**Instructions for the task:**
Look for the word "will" in the entries and copy each line where it appears.
*** Opening of Records provided ***
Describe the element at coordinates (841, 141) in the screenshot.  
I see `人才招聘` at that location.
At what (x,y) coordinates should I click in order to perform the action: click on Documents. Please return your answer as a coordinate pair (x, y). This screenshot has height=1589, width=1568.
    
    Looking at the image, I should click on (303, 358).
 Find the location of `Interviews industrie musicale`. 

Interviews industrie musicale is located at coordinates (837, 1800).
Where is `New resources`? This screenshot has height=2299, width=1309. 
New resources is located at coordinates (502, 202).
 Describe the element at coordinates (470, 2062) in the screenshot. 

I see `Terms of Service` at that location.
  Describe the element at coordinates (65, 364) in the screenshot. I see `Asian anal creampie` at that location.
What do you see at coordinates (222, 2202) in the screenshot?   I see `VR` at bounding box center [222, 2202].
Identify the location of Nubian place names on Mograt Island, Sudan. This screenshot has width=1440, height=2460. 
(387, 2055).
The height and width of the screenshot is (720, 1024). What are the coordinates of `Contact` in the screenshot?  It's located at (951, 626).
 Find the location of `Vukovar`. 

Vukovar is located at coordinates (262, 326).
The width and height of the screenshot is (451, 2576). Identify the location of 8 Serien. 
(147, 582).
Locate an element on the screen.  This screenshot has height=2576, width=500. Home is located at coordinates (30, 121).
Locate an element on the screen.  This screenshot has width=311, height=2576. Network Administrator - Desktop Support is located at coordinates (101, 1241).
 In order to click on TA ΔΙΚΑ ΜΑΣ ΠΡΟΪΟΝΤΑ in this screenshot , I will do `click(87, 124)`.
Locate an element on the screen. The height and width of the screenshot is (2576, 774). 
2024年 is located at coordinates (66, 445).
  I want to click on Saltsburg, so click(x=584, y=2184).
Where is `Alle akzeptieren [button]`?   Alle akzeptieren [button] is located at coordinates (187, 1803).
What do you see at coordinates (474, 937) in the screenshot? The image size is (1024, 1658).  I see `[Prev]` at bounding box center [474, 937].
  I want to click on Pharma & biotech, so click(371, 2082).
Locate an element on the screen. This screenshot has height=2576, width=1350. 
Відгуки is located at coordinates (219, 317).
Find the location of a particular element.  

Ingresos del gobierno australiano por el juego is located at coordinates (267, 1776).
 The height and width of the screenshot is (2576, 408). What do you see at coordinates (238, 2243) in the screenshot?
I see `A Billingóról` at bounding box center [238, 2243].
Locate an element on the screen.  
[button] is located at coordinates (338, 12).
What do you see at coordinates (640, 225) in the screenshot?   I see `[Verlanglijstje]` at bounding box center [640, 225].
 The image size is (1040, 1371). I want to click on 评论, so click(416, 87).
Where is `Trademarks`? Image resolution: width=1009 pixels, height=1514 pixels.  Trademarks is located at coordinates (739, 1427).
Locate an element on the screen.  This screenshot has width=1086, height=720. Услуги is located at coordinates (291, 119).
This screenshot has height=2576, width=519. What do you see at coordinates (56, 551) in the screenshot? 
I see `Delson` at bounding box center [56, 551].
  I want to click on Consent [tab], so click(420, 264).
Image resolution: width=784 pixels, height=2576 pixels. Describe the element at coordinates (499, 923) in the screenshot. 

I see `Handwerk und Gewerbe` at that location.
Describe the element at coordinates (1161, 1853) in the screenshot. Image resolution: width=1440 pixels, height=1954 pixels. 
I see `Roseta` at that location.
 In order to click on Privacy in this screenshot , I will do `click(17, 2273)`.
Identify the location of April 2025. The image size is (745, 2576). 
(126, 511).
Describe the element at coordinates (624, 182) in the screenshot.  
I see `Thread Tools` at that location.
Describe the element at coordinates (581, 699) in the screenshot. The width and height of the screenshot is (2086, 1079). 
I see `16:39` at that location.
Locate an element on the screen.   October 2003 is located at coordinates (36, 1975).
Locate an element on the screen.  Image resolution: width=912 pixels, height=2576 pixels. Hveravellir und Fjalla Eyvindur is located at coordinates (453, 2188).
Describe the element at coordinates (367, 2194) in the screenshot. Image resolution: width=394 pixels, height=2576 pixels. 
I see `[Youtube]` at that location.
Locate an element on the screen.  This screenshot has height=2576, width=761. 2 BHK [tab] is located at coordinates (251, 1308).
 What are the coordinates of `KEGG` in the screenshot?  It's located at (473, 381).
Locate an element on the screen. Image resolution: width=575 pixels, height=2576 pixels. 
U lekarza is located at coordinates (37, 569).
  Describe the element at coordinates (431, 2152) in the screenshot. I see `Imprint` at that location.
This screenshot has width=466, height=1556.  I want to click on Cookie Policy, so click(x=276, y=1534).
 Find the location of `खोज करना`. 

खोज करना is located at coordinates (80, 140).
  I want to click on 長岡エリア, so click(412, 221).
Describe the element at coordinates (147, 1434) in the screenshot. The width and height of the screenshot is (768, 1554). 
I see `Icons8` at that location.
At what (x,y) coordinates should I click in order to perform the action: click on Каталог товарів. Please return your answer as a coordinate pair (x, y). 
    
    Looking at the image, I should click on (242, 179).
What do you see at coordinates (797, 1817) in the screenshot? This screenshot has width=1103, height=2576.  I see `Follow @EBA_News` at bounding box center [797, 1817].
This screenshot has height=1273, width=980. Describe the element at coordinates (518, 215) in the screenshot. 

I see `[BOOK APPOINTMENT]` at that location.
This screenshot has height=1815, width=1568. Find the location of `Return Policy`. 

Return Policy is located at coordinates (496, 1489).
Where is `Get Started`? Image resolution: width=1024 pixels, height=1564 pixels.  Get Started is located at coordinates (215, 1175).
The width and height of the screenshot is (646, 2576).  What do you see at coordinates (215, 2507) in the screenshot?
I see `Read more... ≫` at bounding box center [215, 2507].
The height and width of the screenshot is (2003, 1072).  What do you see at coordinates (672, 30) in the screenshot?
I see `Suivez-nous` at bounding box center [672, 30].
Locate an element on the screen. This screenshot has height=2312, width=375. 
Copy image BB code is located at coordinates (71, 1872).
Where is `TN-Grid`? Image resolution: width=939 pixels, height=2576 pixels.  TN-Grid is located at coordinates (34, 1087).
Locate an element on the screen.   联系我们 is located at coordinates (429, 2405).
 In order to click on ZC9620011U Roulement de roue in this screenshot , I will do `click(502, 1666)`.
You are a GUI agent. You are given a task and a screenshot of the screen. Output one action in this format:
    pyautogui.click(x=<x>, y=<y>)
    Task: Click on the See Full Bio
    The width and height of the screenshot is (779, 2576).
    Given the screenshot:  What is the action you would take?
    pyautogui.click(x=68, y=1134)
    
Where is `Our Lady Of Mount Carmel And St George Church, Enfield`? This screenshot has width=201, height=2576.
*** Close of Records provided ***
**Solution below:**
 In order to click on TA ΔΙΚΑ ΜΑΣ ΠΡΟΪΟΝΤΑ in this screenshot , I will do `click(87, 124)`.
 In order to click on Privacy in this screenshot , I will do `click(17, 2273)`.
 In order to click on ZC9620011U Roulement de roue in this screenshot , I will do `click(502, 1666)`.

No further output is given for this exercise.